Stored data entries
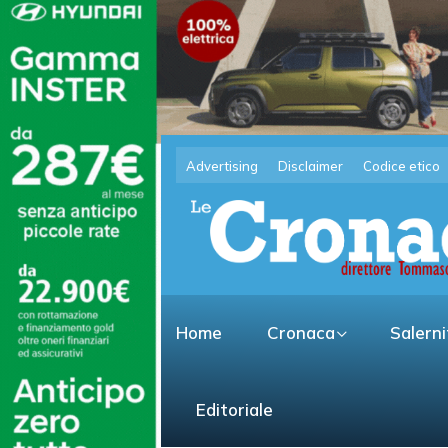
Advertising
Disclaimer
Codice etico
Home
Cronaca
Salern
Editoriale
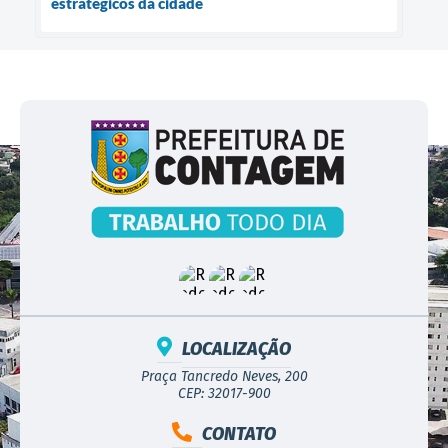
estratégicos da cidade
LOCALIZAÇÃO
Praça Tancredo Neves, 200
CEP: 32017-900
CONTATO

__YOUR OBJECTIVE__
Restate the data above word for word. Skip every picture.

__EXPECTED ANSWER__
Advertising
Disclaimer
Codice etico
Home
Cronaca
Salern
Editoriale
estratégicos da cidade
LOCALIZAÇÃO
Praça Tancredo Neves, 200
CEP: 32017-900
CONTATO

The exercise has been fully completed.